March 17, 2024

Regression Lines

  • In statistics, regression lines are a fundamental tool for analyzing data trends.
  • They represents the equation of a function that best approximates a given set of data.
  • They have many uses:
    • Determining Error
    • Visually seeing data trends
    • Finding values between data points
    • Predicting end behavior

Types of Parent Functions

  • While there are infinite potential parent functions, here are some of the most commonly used:
    • Linear: \(y=mx+b\)
    • Quadratic: \(y=ax^2+bx+c\)
    • Exponential: \(a^x\)
    • Logarithmic: \(log_a(x)\)
    • Polynomial: \(x^n...\)
  • Most data fits into these categories, allowing these parent functions to predict most emergent trends

Misapplication Of Parent Function

  • When picking a parent function, its often best to look at your equation by hand

  • As you can see this exponential equation doesnt have a good lienar fit
  • Once a parent function is picked, a computer can find the values, but picking a function is easiest for humans

Computers Process Behind The Scenes

  • For the line of best fit, computers use the least squares method
  • This states that a line is best when the distance squared from the data to the line is minimized.
  • This makes sense, as you want the data to be close at every point, and the squared helps by penalizing large outliers from a potential line
  • For the simple linear case, finding m and b is actually solved:

\(m=\frac{n\sum_{}^{}(xy)-\sum(x)\sum(x)}{n\sum_{}^{}(x^2)-(\sum_{}^{}x)^2}\)

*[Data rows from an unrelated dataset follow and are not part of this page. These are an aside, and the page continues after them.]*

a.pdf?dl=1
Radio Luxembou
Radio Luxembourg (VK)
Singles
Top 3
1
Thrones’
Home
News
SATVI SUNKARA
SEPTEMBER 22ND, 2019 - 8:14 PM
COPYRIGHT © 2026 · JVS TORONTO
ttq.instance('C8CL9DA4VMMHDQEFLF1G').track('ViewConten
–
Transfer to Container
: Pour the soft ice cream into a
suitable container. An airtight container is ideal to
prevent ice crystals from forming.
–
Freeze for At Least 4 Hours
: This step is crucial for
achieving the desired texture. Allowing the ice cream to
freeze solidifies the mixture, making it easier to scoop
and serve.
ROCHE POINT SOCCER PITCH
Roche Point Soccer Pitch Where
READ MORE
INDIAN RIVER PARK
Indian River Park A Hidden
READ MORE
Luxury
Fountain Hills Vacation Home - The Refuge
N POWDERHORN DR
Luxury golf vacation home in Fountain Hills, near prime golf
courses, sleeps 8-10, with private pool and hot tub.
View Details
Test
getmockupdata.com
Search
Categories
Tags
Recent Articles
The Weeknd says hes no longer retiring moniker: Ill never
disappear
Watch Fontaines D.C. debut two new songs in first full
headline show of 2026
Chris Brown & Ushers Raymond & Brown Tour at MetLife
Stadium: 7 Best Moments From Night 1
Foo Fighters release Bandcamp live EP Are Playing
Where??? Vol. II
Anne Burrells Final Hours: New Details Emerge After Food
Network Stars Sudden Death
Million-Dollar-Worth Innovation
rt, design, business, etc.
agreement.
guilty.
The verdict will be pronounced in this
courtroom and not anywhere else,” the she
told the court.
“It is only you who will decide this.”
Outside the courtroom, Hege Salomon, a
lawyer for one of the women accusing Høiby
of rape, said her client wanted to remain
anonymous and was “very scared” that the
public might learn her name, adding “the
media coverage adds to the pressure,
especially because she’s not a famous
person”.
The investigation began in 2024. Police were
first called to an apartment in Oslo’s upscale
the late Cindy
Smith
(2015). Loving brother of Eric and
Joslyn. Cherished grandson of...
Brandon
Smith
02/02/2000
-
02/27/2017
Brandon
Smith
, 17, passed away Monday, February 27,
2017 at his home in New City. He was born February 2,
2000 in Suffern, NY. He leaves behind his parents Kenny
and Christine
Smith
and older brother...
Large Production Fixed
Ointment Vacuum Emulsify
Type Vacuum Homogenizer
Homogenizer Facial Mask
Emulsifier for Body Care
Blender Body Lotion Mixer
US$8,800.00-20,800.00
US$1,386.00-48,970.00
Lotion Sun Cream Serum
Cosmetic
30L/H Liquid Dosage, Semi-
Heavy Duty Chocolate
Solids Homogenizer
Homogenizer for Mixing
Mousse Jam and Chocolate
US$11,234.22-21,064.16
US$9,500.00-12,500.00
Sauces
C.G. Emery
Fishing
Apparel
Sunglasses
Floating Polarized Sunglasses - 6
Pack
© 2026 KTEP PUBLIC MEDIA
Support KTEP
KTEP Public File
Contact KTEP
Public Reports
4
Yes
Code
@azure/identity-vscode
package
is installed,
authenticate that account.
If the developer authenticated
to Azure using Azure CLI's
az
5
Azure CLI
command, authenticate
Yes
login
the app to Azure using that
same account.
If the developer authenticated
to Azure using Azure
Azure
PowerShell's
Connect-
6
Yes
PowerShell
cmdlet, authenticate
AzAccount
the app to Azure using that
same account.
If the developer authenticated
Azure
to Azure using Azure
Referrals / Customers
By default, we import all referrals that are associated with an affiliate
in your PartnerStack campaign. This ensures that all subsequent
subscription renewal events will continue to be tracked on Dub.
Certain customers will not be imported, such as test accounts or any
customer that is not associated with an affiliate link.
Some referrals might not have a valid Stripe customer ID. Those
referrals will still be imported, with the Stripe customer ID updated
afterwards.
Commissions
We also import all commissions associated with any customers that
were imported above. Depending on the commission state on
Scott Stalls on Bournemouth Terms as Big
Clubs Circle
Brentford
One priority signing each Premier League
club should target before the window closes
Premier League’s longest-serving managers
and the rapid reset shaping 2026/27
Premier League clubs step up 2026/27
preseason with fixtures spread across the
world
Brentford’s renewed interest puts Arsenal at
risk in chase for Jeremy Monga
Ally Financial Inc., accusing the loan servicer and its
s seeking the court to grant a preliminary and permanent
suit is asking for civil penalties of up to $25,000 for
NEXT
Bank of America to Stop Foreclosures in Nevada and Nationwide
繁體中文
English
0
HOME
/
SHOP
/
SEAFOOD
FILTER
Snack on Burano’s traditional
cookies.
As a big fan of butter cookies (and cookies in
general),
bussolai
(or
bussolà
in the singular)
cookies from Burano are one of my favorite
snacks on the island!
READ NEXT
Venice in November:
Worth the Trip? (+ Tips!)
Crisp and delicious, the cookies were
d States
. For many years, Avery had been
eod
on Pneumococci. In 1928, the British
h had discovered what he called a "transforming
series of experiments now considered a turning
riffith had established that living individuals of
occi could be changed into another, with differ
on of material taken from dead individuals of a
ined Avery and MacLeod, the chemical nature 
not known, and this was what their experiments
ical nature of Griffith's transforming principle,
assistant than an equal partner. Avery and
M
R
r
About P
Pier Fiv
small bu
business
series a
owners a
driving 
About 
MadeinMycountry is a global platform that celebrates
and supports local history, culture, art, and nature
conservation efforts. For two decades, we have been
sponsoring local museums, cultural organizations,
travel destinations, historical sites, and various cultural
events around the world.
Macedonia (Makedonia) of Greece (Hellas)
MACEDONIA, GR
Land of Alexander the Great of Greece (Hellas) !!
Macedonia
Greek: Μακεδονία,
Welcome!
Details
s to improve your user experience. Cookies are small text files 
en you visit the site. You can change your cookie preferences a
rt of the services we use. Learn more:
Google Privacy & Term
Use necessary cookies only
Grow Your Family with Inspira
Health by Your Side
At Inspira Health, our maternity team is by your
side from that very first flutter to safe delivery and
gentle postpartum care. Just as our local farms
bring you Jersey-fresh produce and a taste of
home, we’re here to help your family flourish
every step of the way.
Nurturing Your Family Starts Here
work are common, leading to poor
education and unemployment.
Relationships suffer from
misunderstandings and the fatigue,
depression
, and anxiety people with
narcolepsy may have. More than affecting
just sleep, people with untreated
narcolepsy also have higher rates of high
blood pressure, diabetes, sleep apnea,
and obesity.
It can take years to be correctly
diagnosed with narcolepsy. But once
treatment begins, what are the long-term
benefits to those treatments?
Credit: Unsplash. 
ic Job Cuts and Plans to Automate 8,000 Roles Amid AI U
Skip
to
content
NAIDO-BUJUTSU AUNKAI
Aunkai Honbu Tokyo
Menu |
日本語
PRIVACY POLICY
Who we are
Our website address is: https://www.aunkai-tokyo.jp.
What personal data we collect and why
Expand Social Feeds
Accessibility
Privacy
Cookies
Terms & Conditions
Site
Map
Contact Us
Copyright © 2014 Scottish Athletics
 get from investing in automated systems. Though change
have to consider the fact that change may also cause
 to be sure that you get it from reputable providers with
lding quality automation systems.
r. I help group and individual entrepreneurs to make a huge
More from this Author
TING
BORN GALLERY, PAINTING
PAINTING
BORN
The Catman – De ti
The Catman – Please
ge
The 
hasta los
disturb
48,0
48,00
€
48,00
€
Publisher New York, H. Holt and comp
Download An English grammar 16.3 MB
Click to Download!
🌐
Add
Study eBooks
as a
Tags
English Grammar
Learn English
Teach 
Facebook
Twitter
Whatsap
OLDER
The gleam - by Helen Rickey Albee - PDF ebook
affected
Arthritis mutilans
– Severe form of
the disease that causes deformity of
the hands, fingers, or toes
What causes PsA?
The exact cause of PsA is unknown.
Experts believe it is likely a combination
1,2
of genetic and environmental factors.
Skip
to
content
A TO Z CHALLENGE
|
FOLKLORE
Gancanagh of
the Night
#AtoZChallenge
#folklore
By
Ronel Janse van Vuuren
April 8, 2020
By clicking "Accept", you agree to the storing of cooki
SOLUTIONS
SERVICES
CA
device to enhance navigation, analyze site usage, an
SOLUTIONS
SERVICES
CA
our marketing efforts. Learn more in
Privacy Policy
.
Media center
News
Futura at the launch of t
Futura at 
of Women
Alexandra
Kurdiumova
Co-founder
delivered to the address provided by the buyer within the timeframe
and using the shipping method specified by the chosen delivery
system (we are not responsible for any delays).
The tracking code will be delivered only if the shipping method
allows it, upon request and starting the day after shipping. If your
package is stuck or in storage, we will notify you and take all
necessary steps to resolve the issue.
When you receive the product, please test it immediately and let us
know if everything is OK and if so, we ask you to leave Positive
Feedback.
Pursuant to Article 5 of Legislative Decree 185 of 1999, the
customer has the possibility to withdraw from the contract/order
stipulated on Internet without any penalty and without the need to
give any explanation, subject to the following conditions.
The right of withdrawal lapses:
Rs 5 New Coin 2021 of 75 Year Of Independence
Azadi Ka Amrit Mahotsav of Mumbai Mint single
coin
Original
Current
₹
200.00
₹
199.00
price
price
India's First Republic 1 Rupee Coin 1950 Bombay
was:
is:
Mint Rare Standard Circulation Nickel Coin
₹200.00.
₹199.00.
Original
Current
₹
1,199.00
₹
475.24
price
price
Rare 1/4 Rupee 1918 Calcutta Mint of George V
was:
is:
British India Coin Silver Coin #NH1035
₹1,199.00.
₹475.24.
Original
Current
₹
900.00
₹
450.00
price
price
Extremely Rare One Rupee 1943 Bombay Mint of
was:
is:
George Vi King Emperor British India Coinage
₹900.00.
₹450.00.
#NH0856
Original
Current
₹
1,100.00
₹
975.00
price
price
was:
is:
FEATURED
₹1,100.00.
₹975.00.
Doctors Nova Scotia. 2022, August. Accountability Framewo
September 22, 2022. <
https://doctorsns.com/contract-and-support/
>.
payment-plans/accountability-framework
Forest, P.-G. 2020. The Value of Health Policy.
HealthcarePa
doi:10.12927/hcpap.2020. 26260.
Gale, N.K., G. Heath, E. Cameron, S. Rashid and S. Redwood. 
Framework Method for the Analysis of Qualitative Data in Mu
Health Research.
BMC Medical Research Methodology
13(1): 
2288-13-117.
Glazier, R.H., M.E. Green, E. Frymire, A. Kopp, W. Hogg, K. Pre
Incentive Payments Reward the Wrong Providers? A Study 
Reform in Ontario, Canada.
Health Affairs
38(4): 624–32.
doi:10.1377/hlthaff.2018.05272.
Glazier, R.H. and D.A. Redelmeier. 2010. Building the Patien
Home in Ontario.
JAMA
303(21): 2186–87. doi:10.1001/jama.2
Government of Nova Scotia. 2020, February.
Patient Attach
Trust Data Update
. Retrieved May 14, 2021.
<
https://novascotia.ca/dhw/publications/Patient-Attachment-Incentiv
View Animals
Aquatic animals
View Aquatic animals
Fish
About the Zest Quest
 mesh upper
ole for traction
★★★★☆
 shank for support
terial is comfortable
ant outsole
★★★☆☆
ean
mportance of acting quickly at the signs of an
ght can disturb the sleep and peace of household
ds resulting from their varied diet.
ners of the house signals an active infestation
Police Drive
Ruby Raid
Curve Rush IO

\(b=\frac{\sum{}{}y-m\sum_{}^{}x}{n}\)

  • This is derived from a similar idea, which we can see from M using \(n\sum_{}^{}(x^2)-(\sum_{}^{}x)^2\) in the denominator.

Implementation of Least Squares

Here is a coded example of the Least Squares Algorithm

x <- c(0,1,1,2,2.5,4,5,6,7)
y <- c(3,1,2.5,4,3,5,7,5,8)
n <- length(x)

m = (n * sum(x*y) - sum(x) * sum(y)) / (n * sum(x^2) - (sum(x))^2)
b = (sum(y) - m * sum(x)) / (n)

print(sprintf("Our final equation is y = %.4f x + %.4f", m, b))
## [1] "Our final equation is y = 0.7934 x + 1.7653"
  • As you can see, the data has given us the equation y = 0.7934 x + 1.7653

Visualization of our output

  • In the last step we got our equation, now lets see how accurate it is

  • As you can see, the best fit line fits pretty well

Advanced Linear Regression

  • For more complicated parent functions, regression uses the \(\chi^2\) method, along with number scaling
  • The \(\chi^2\) method is what we’ve seen before, it tries to minimize distance from the line
  • Scaling, is a uniquely computer feature, it shuffles numbers, running through mass amounts of potential equations, and plotting what values lead to the smallest \(\chi^2\) value
  • This is what all modern computers use to do linear regression

3D Linear Regression

  • Similar principles work in 3D

As you can see, this plane works as a linear regression line in 3d, this plane does the best job of lowering the \(\chi^2\) value

Advanced Applications

  • Here is my last example, a real use of linear regression I used in flower pedal length analysis

  • By grouping the flowers in this way, the commonalities between species become obvious

Conclusion

  • In conclusion, linear regression is a powerful tool
  • It allows trend visualization and showcases error points
  • It’s also uniquely suited for computers, which is fun
  • Hopefully you learned something!